GIVEN DATA
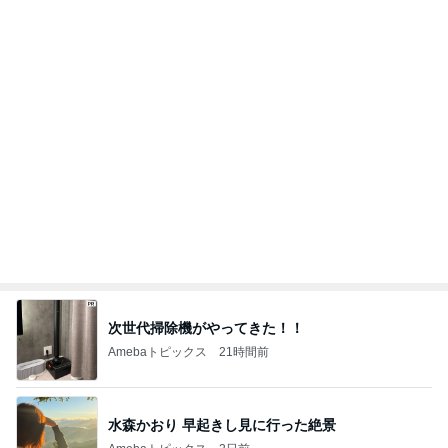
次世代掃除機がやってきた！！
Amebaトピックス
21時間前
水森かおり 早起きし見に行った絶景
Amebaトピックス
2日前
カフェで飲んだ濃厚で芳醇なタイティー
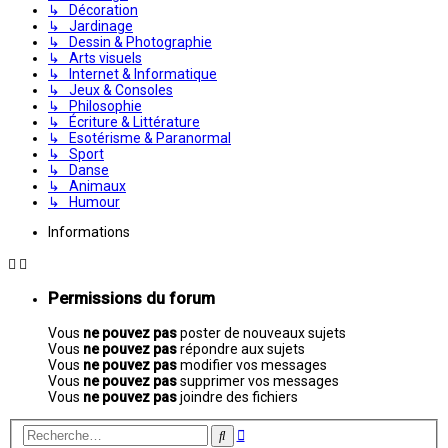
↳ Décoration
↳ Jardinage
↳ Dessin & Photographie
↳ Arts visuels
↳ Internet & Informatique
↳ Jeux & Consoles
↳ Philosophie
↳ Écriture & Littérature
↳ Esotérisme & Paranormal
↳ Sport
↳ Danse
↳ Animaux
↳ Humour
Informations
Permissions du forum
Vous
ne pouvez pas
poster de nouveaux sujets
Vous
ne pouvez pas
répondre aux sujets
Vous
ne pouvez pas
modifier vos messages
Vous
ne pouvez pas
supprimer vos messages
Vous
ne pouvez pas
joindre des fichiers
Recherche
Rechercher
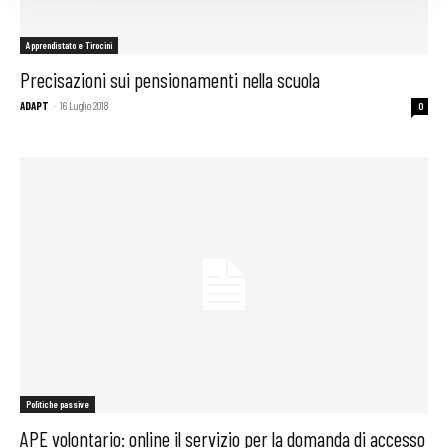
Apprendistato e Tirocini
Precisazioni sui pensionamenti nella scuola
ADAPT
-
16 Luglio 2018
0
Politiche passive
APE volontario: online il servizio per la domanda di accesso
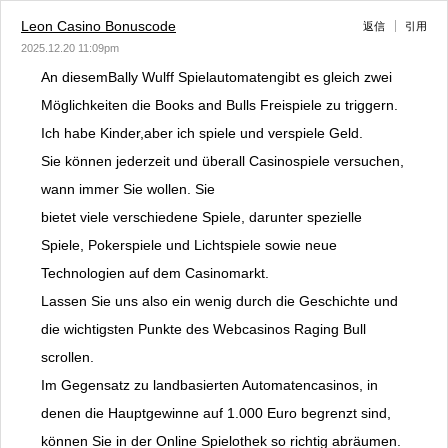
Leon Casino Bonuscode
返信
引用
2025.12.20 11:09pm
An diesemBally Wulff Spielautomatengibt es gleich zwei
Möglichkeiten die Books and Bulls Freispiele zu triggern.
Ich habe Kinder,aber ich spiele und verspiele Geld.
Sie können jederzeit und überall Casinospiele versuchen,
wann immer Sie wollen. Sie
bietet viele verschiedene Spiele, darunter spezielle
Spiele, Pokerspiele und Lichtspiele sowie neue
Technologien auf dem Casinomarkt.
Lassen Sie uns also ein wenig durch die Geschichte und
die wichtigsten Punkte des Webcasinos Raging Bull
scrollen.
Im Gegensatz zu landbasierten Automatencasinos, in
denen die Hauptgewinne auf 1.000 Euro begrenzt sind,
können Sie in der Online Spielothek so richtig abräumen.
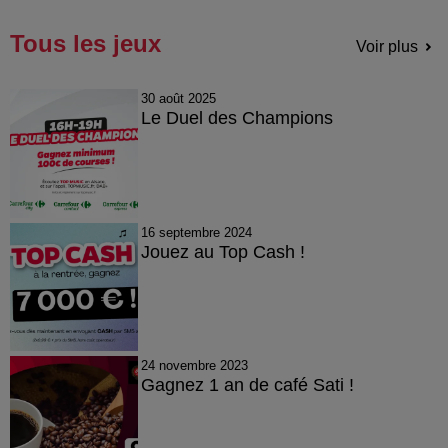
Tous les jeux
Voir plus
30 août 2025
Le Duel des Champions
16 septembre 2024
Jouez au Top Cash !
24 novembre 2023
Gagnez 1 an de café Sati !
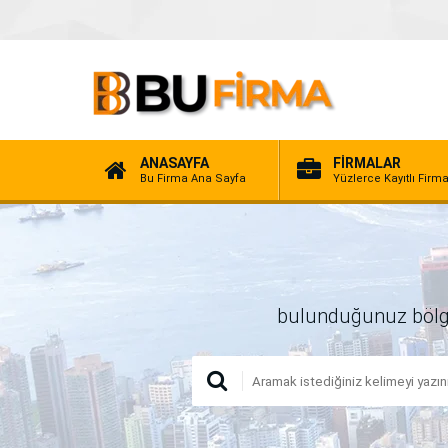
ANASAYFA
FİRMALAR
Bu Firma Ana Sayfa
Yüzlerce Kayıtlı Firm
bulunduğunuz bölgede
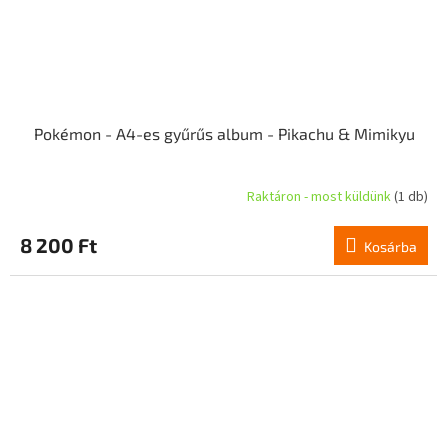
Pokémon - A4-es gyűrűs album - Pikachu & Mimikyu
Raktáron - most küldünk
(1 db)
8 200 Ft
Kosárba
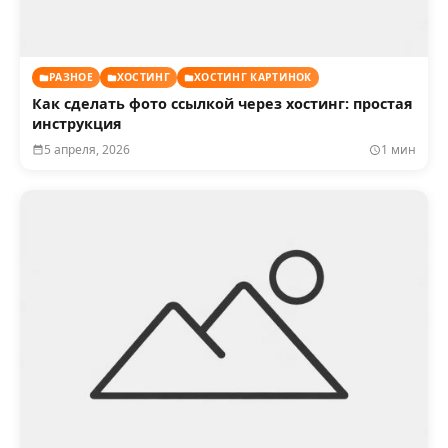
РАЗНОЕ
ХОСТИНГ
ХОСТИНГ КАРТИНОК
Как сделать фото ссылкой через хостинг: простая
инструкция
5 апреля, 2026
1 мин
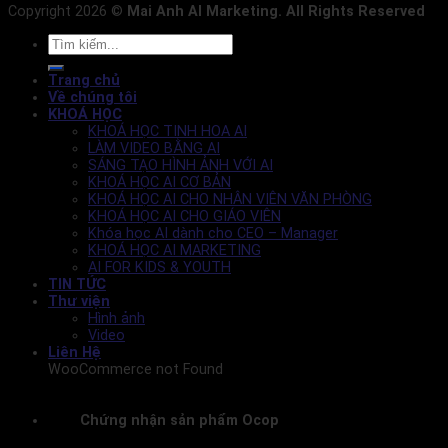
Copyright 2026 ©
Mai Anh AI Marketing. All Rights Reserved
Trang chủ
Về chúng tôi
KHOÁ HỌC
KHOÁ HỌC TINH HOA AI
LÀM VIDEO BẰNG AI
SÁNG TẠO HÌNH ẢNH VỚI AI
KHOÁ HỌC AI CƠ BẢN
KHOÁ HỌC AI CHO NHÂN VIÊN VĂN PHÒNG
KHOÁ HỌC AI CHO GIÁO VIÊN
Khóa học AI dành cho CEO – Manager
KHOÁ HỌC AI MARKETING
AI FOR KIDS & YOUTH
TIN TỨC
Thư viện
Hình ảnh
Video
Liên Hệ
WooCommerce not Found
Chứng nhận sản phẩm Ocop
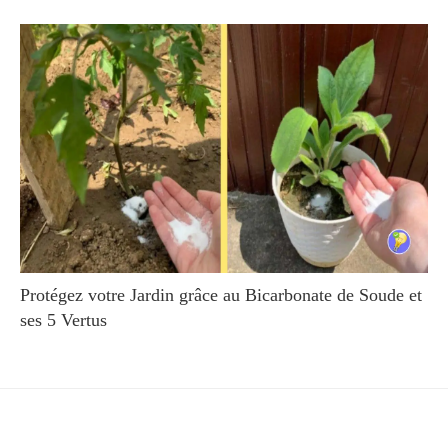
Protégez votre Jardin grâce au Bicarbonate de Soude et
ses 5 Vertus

YOUR ASSIGNMENT
Find the line holding "Tous les jeux" in the data above. Retype it and every later line exactly, through the end, but not the pictures.

YOUR RESPONSE
Tous les jeux
Voir plus
30 août 2025
Le Duel des Champions
16 septembre 2024
Jouez au Top Cash !
24 novembre 2023
Gagnez 1 an de café Sati !
ANASAYFA
FİRMALAR
Bu Firma Ana Sayfa
Yüzlerce Kayıtlı Firm
bulunduğunuz bölgede
Pokémon - A4-es gyűrűs album - Pikachu & Mimikyu
Raktáron - most küldünk
(1 db)
8 200 Ft
Kosárba
РАЗНОЕ
ХОСТИНГ
ХОСТИНГ КАРТИНОК
Как сделать фото ссылкой через хостинг: простая
инструкция
5 апреля, 2026
1 мин
Copyright 2026 ©
Mai Anh AI Marketing. All Rights Reserved
Trang chủ
Về chúng tôi
KHOÁ HỌC
KHOÁ HỌC TINH HOA AI
LÀM VIDEO BẰNG AI
SÁNG TẠO HÌNH ẢNH VỚI AI
KHOÁ HỌC AI CƠ BẢN
KHOÁ HỌC AI CHO NHÂN VIÊN VĂN PHÒNG
KHOÁ HỌC AI CHO GIÁO VIÊN
Khóa học AI dành cho CEO – Manager
KHOÁ HỌC AI MARKETING
AI FOR KIDS & YOUTH
TIN TỨC
Thư viện
Hình ảnh
Video
Liên Hệ
WooCommerce not Found
Chứng nhận sản phẩm Ocop
Protégez votre Jardin grâce au Bicarbonate de Soude et
ses 5 Vertus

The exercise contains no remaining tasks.